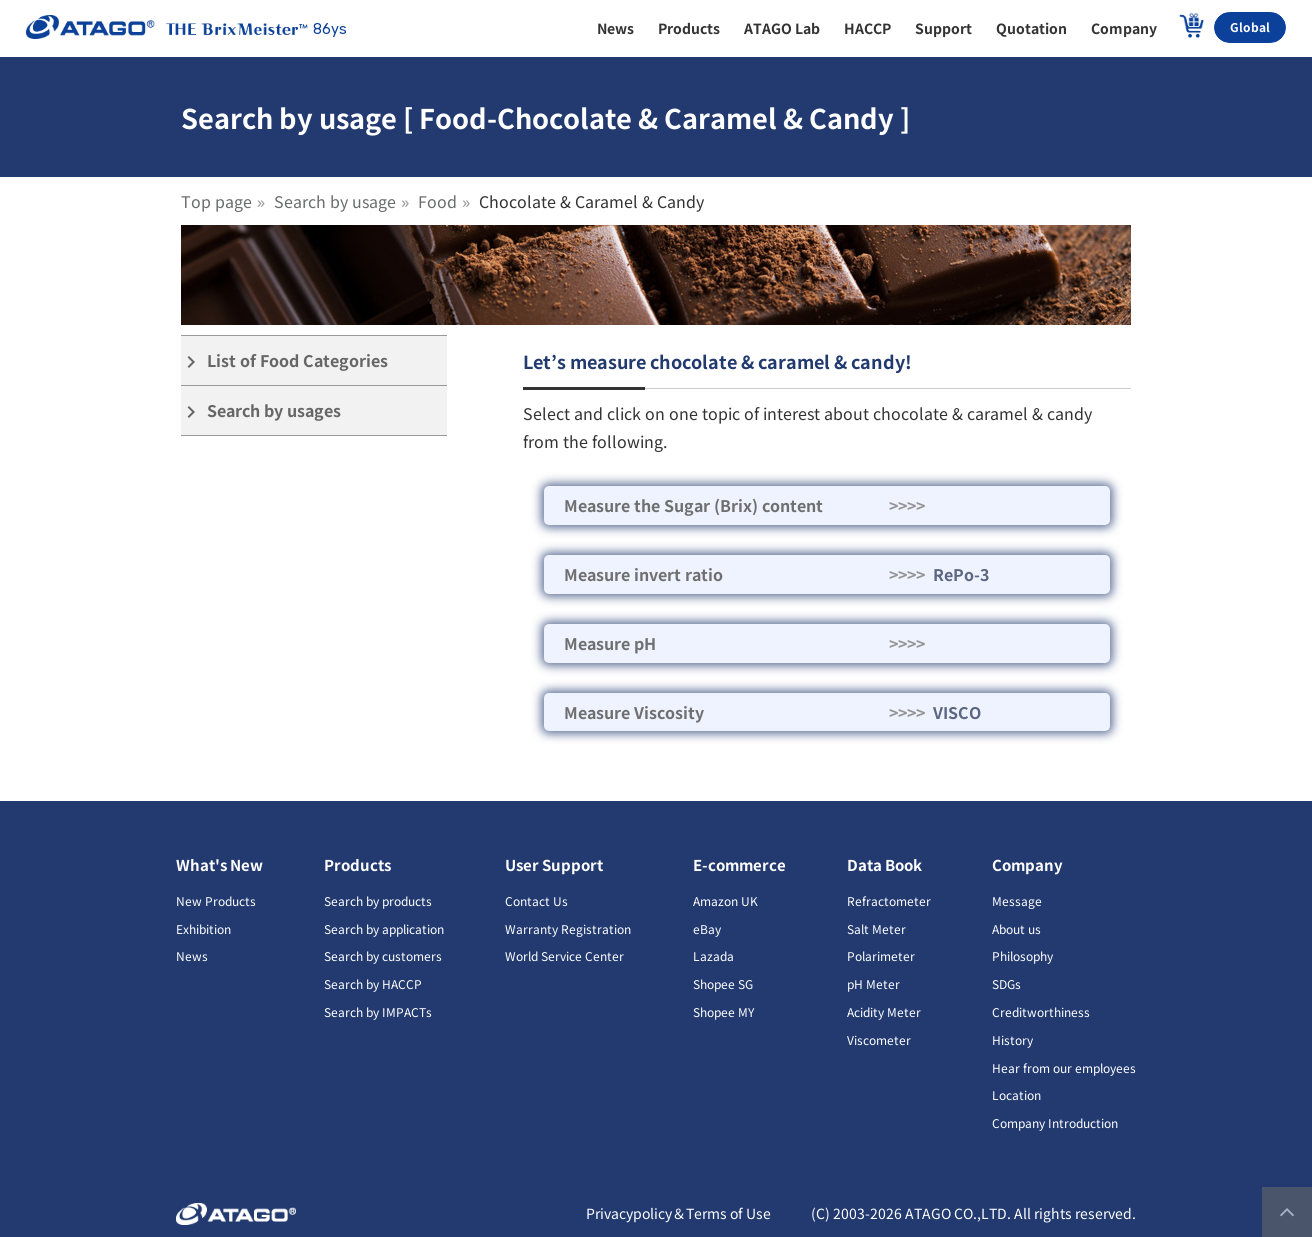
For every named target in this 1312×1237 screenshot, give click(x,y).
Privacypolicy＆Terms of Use (678, 1213)
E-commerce (739, 864)
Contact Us (536, 900)
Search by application (384, 928)
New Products (216, 900)
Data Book (884, 864)
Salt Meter (876, 928)
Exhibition (203, 928)
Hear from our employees (1064, 1067)
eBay (707, 928)
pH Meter (873, 983)
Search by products (378, 900)
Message (1017, 900)
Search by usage (335, 201)
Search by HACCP (373, 983)
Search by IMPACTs (378, 1011)
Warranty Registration (568, 928)
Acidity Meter (884, 1011)
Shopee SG (723, 983)
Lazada (713, 955)
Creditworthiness (1041, 1011)
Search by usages (261, 410)
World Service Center (564, 955)
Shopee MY (723, 1011)
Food (437, 201)
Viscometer (879, 1039)
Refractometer (889, 900)
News (192, 955)
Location (1016, 1094)
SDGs (1006, 983)
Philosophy (1022, 955)
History (1012, 1039)
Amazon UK (725, 900)
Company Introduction (1055, 1122)
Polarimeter (881, 955)
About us (1016, 928)
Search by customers (383, 955)
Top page (216, 201)
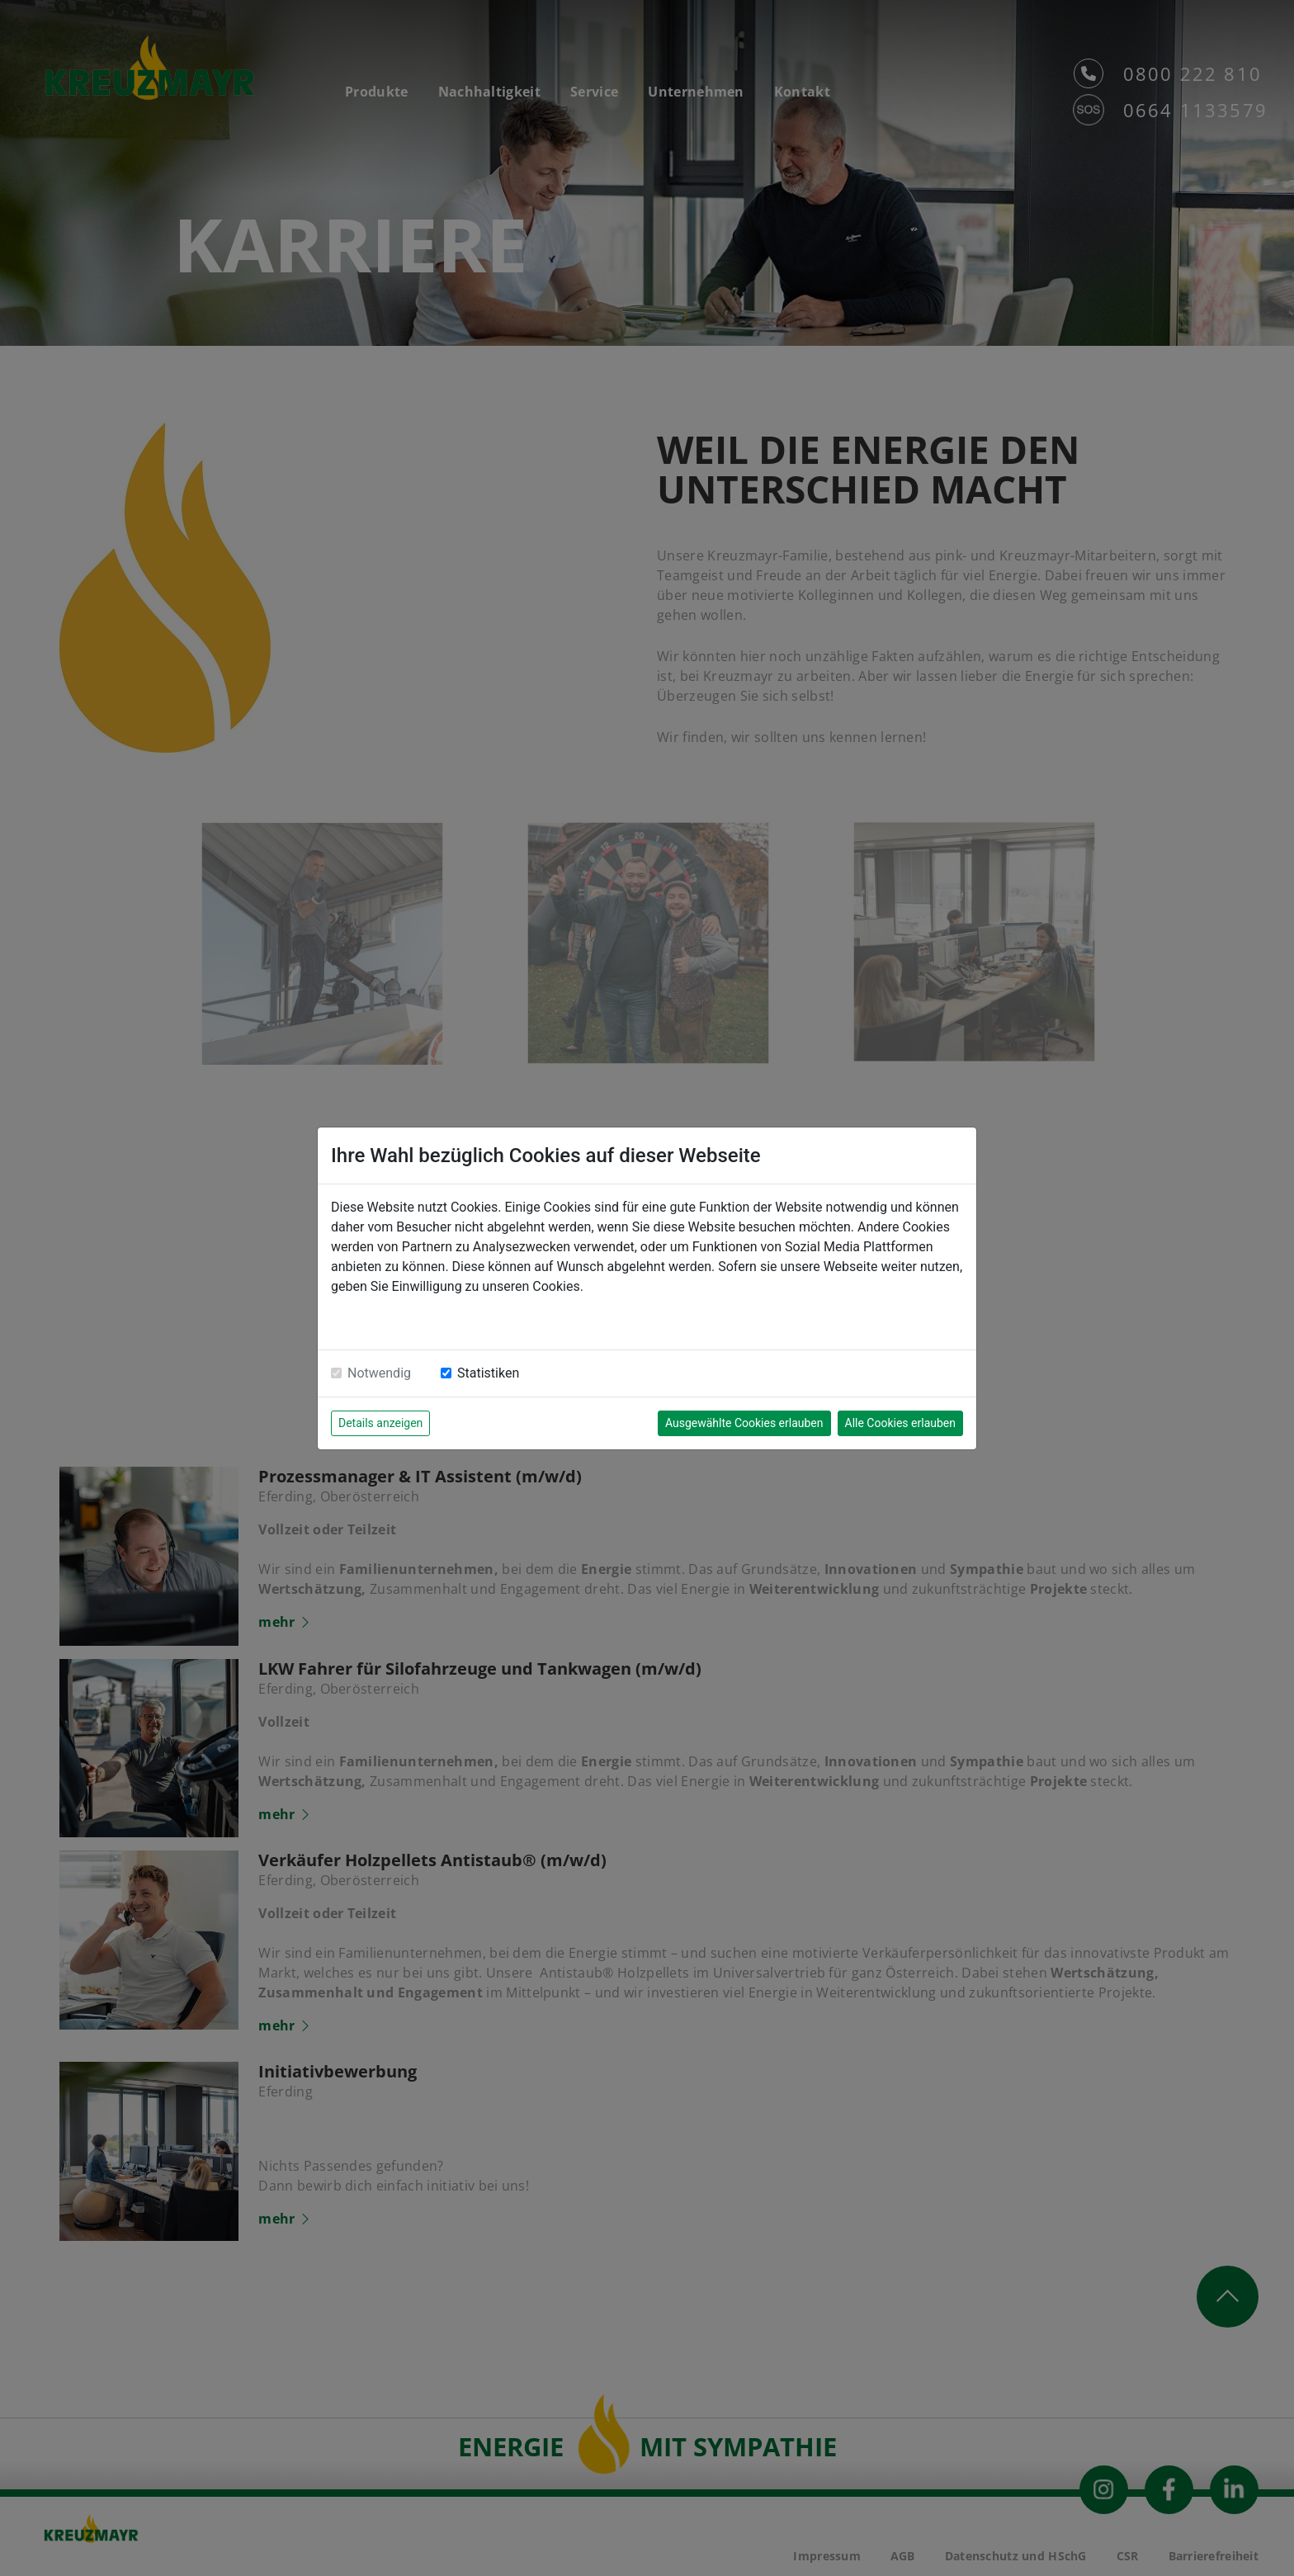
################
_Exercise directions_. Among the records above, repeat exactly the line with "pH Meter (873, 983)", the line with "Shopee MY (723, 1011)", and every line in between, and only those.

_Written response_.
pH Meter (873, 983)
Search by products (378, 900)
Message (1017, 900)
Search by usage (335, 201)
Search by HACCP (373, 983)
Search by IMPACTs (378, 1011)
Warranty Registration (568, 928)
Acidity Meter (884, 1011)
Shopee SG (723, 983)
Lazada (713, 955)
Creditworthiness (1041, 1011)
Search by usages (261, 410)
World Service Center (564, 955)
Shopee MY (723, 1011)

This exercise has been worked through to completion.